Baku On Saturday, Armenia and Azerbaijan announced a new attempt to cease fire in their dispute over Nagorno-Karabakh, starting at midnight, a step that comes a week after the truce brokered by Russia collapsed once it came into effect.
The new agreement was announced after Russian Foreign Minister Sergei Lavrov’s calls with his counterparts from the two countries, in which he strongly urged them to abide by the Moscow agreement.
Nagorno-Karabakh is located inside Azerbaijan but has been under the control of Armenian ethnic forces backed by Armenia since the end of the war there in 1994. Recent fighting that began on September 27 involved heavy artillery, missiles and drones, killing hundreds. Escalation of hostilities between the neighbors South Caucasus in more than a quarter of a century.
Russia, which struck a security pact with Armenia but established friendly relations with Azerbaijan, hosted senior diplomats from both countries for more than 10 hours of talks that ended with an initial ceasefire agreement. But the agreement faltered immediately after the truce entered into force last Saturday, as both sides blamed the other for violating it.
Large-scale fighting continued during the week.
In a new escalation, Azerbaijan accused, Saturday, Armenia of bombing its second largest city with a ballistic missile, killing at least 13 civilians and wounding 50 others.
The Armenian Ministry of Defense denied launching the strike, but the separatist authorities in Nagorno Karabakh issued a statement listing alleged “legitimate” military installations in the city of Ganja, although they did not claim responsibility for the attack.

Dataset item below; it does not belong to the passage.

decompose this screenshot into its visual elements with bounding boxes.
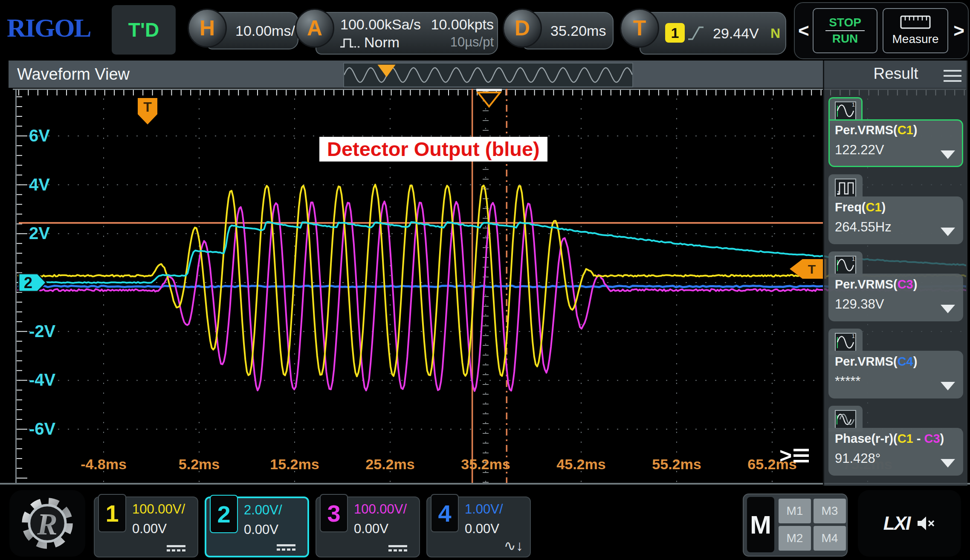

Azerbaijani officials said that a Soviet-made Scud missile destroyed or damaged about 20 apartment buildings in Ganja overnight, and that emergency workers spent hours searching the rubble for victims and survivors.

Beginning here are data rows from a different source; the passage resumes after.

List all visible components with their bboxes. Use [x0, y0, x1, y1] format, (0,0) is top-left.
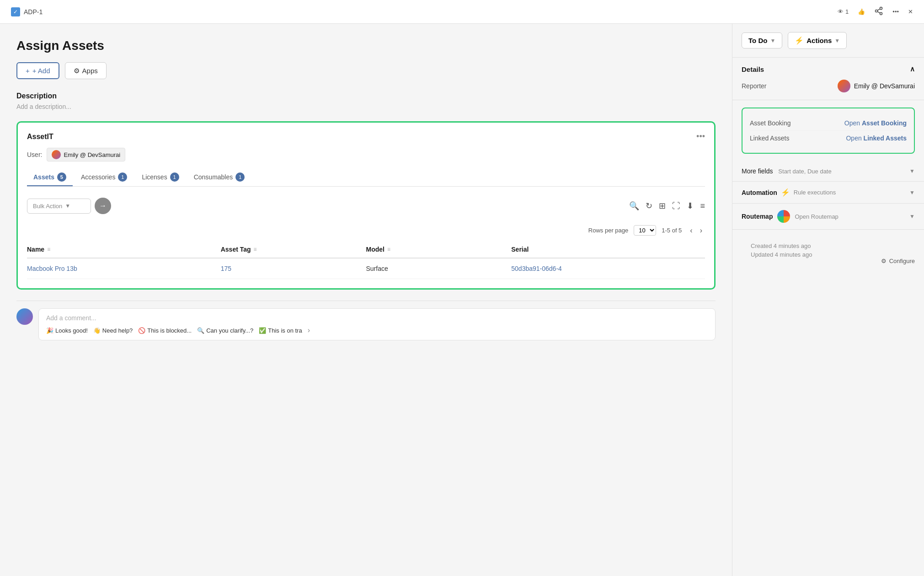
ellipsis-icon: •••	[892, 8, 899, 15]
asset-booking-link[interactable]: Open Asset Booking	[844, 119, 907, 127]
routemap-label: Routemap	[742, 213, 773, 220]
share-icon	[874, 6, 883, 17]
comment-avatar	[16, 308, 33, 325]
col-model: Model ≡	[366, 246, 512, 253]
quick-reply-0-text: Looks good!	[55, 327, 88, 334]
fullscreen-icon[interactable]: ⛶	[672, 201, 680, 211]
automation-lightning-icon: ⚡	[781, 188, 790, 197]
like-button[interactable]: 👍	[858, 8, 865, 15]
routemap-left: Routemap Open Routemap	[742, 210, 839, 223]
top-bar-left: ADP-1	[11, 7, 43, 16]
more-fields-label: More fields Start date, Due date	[742, 167, 832, 175]
apps-button[interactable]: ⚙ Apps	[65, 62, 107, 79]
action-buttons: + + Add ⚙ Apps	[16, 62, 716, 79]
comment-placeholder[interactable]: Add a comment...	[46, 314, 708, 322]
quick-reply-2[interactable]: 🚫 This is blocked...	[138, 327, 192, 334]
app-card-menu[interactable]: •••	[696, 132, 705, 141]
app-container: ADP-1 👁 1 👍 ••• ✕	[0, 0, 924, 576]
thumbs-up-icon: 👍	[858, 8, 865, 15]
tab-licenses[interactable]: Licenses 1	[135, 169, 185, 186]
rows-per-page-select[interactable]: 10 25 50	[634, 225, 656, 236]
rule-exec-label: Rule executions	[794, 189, 836, 196]
grid-view-icon[interactable]: ⊞	[659, 201, 666, 211]
reporter-name: Emily @ DevSamurai	[854, 82, 915, 90]
col-asset-tag-sort-icon[interactable]: ≡	[254, 246, 257, 253]
quick-reply-0[interactable]: 🎉 Looks good!	[46, 327, 88, 334]
cell-asset-tag[interactable]: 175	[221, 265, 366, 272]
quick-reply-0-emoji: 🎉	[46, 327, 53, 334]
filter-icon[interactable]: ≡	[700, 201, 705, 211]
ticket-id: ADP-1	[24, 8, 43, 16]
details-label: Details	[742, 65, 764, 73]
more-fields-chevron-icon: ▼	[909, 168, 915, 174]
main-content: Assign Assets + + Add ⚙ Apps Description…	[0, 24, 924, 576]
quick-reply-1-emoji: 👋	[93, 327, 101, 334]
bulk-action-select[interactable]: Bulk Action ▼	[27, 199, 91, 214]
col-name: Name ≡	[27, 246, 221, 253]
app-card-title: AssetIT	[27, 133, 53, 141]
app-card: AssetIT ••• User: Emily @ DevSamurai Ass…	[16, 121, 716, 290]
eye-icon: 👁	[838, 8, 844, 15]
share-button[interactable]	[874, 6, 883, 17]
linked-assets-row: Linked Assets Open Linked Assets	[750, 130, 907, 145]
download-icon[interactable]: ⬇	[687, 201, 694, 211]
more-replies-arrow[interactable]: ›	[308, 326, 310, 334]
search-icon[interactable]: 🔍	[629, 201, 639, 211]
viewers-button[interactable]: 👁 1	[838, 8, 849, 15]
pagination-info: 1-5 of 5	[662, 227, 682, 234]
tab-accessories[interactable]: Accessories 1	[75, 169, 134, 186]
reporter-label: Reporter	[742, 82, 766, 90]
automation-label: Automation	[742, 189, 777, 196]
rows-per-page-label: Rows per page	[588, 227, 628, 234]
tab-consumables-label: Consumables	[194, 173, 233, 181]
pagination-row: Rows per page 10 25 50 1-5 of 5 ‹ ›	[27, 225, 705, 236]
linked-assets-link-bold: Linked Assets	[864, 135, 907, 142]
right-panel: To Do ▼ ⚡ Actions ▼ Details ∧ Reporter	[732, 24, 924, 576]
tab-assets[interactable]: Assets 5	[27, 169, 73, 186]
reporter-row: Reporter Emily @ DevSamurai	[742, 80, 915, 92]
right-header: To Do ▼ ⚡ Actions ▼	[732, 24, 924, 58]
col-model-sort-icon[interactable]: ≡	[387, 246, 390, 253]
actions-chevron-icon: ▼	[834, 38, 840, 44]
quick-reply-4-emoji: ✅	[259, 327, 266, 334]
quick-replies: 🎉 Looks good! 👋 Need help? 🚫 This is blo…	[46, 326, 708, 334]
prev-page-button[interactable]: ‹	[687, 226, 695, 236]
automation-section[interactable]: Automation ⚡ Rule executions ▼	[732, 182, 924, 204]
bulk-go-button[interactable]: →	[95, 198, 111, 214]
comment-input-box: Add a comment... 🎉 Looks good! 👋 Need he…	[38, 308, 716, 340]
next-page-button[interactable]: ›	[697, 226, 705, 236]
app-card-header: AssetIT •••	[27, 132, 705, 141]
more-fields-section[interactable]: More fields Start date, Due date ▼	[732, 161, 924, 182]
actions-button[interactable]: ⚡ Actions ▼	[788, 32, 847, 49]
col-name-sort-icon[interactable]: ≡	[47, 246, 50, 253]
cell-name[interactable]: Macbook Pro 13b	[27, 265, 221, 272]
tab-assets-badge: 5	[57, 172, 66, 182]
linked-assets-link[interactable]: Open Linked Assets	[846, 135, 907, 142]
linked-assets-label: Linked Assets	[750, 135, 789, 142]
col-name-label: Name	[27, 246, 44, 253]
svg-point-0	[880, 7, 882, 10]
description-placeholder[interactable]: Add a description...	[16, 103, 716, 110]
cell-serial[interactable]: 50d3ba91-06d6-4	[511, 265, 705, 272]
page-title: Assign Assets	[16, 38, 716, 53]
close-icon: ✕	[908, 8, 913, 15]
todo-button[interactable]: To Do ▼	[742, 32, 782, 48]
quick-reply-3[interactable]: 🔍 Can you clarify...?	[197, 327, 253, 334]
tab-consumables[interactable]: Consumables 1	[187, 169, 251, 186]
quick-reply-1[interactable]: 👋 Need help?	[93, 327, 133, 334]
svg-line-3	[878, 11, 881, 13]
routemap-link[interactable]: Open Routemap	[795, 213, 838, 220]
details-section: Details ∧ Reporter Emily @ DevSamurai	[732, 58, 924, 100]
refresh-icon[interactable]: ↻	[646, 201, 652, 211]
details-header[interactable]: Details ∧	[742, 65, 915, 73]
configure-button[interactable]: ⚙ Configure	[881, 258, 915, 264]
add-button[interactable]: + + Add	[16, 62, 59, 79]
reporter-avatar	[838, 80, 850, 92]
quick-reply-4[interactable]: ✅ This is on tra	[259, 327, 302, 334]
svg-point-1	[876, 10, 878, 12]
more-options-button[interactable]: •••	[892, 8, 899, 15]
tab-consumables-badge: 1	[235, 172, 245, 182]
col-serial-label: Serial	[511, 246, 529, 253]
routemap-section[interactable]: Routemap Open Routemap ▼	[732, 204, 924, 230]
close-button[interactable]: ✕	[908, 8, 913, 15]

Scud missiles date back to the 1960s and carry a large amount of explosives but are notorious for their lack of accuracy.
In a televised address to the nation, Azerbaijani President Ilham Aliyev denounced the missile attack, calling it a war crime and warning the Armenian leadership that it would face responsibility.

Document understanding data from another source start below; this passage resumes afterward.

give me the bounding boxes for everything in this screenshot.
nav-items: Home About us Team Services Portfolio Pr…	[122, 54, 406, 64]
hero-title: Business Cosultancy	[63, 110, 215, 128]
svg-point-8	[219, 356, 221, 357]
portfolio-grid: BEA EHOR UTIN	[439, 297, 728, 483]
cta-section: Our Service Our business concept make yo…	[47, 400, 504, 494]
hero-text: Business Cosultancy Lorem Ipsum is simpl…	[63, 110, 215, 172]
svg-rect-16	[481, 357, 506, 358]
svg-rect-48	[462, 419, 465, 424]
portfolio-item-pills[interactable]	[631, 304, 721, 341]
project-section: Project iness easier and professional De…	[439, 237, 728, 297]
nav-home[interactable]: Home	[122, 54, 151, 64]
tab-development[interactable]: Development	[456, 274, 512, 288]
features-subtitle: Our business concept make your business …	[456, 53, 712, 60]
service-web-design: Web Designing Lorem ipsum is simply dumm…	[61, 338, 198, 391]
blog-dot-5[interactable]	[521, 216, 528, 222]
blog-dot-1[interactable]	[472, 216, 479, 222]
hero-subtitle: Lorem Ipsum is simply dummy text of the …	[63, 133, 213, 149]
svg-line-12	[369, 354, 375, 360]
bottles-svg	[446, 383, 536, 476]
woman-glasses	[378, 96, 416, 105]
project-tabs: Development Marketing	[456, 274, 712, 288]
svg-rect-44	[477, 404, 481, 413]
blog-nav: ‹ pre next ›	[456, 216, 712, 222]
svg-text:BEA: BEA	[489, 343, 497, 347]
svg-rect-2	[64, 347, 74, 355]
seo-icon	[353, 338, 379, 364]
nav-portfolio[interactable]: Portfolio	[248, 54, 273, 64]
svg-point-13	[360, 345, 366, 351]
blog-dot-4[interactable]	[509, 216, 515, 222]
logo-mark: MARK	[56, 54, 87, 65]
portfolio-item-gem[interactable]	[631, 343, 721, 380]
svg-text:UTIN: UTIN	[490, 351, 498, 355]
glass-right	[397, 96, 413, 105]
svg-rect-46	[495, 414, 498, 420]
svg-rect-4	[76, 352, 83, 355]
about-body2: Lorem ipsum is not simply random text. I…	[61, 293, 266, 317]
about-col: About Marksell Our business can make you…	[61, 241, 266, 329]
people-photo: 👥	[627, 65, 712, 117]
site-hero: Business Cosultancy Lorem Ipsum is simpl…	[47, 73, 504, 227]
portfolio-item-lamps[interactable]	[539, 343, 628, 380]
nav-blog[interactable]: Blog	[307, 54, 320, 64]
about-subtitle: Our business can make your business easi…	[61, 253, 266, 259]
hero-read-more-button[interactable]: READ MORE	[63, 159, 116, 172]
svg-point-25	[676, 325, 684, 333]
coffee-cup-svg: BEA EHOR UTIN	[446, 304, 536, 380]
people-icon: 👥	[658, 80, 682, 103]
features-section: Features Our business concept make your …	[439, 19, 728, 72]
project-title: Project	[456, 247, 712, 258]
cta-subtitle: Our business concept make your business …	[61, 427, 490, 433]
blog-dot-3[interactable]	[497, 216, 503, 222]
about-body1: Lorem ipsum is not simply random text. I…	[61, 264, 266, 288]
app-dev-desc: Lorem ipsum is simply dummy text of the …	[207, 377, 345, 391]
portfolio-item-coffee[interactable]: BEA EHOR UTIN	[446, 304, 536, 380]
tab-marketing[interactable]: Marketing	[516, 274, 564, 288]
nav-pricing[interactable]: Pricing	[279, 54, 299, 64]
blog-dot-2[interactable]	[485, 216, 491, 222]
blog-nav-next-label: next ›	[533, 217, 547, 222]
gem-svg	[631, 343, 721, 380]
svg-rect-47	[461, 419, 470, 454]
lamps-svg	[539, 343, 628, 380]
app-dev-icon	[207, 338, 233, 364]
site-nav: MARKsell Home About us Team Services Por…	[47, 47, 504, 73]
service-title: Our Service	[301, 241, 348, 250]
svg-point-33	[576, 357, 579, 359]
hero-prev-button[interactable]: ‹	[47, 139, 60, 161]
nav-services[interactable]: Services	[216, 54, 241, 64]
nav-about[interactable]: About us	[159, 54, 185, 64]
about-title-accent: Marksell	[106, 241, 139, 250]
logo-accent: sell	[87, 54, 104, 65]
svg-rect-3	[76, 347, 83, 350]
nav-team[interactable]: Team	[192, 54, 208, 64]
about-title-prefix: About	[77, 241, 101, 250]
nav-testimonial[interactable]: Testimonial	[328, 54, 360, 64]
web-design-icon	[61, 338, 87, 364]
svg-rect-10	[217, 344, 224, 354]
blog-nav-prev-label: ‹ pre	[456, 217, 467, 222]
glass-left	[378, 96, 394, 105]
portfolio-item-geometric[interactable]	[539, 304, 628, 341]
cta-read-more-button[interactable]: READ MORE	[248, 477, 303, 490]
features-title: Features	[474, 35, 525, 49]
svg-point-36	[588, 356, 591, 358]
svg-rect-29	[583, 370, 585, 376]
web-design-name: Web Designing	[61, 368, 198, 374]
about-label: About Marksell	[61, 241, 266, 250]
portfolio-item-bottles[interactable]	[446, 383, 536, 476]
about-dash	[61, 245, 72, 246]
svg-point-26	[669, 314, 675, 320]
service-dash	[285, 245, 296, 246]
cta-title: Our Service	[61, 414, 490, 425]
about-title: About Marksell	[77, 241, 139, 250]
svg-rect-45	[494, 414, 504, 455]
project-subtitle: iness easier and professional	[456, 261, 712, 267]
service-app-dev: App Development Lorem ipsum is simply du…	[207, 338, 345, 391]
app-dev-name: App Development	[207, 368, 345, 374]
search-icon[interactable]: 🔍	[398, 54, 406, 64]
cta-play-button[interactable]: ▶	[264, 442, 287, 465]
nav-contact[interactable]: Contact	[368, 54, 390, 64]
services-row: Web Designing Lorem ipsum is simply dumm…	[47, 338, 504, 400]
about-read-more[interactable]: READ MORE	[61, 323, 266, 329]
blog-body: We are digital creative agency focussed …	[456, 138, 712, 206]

“Azerbaijan will give its response and will do so exclusively on the battlefield,” Aliyev said.
While the authorities in Azerbaijan and Armenia denied targeting civilians, residential areas have been increasingly bombed in the midst of hostilities.
Stepanakert, the capital of the Nagorno-Karabakh region, was subjected to intense bombardment overnight, wounding three civilians, according to the separatist authorities.
Aliyev declared that Azerbaijani forces had captured the town of Fizuli and seven villages around it, and obtained “strategic superiority”. Fizuli is one of seven Azerbaijani regions outside of Nagorno-Karabakh that were captured by Armenian forces during the war in the early 1990s.
Azerbaijani authorities said that 60 civilians had been killed and 270 others wounded since September 27, but did not disclose military losses. The separatist authorities said more than 600 Nagorno-Karabakh soldiers and 36 civilians were killed.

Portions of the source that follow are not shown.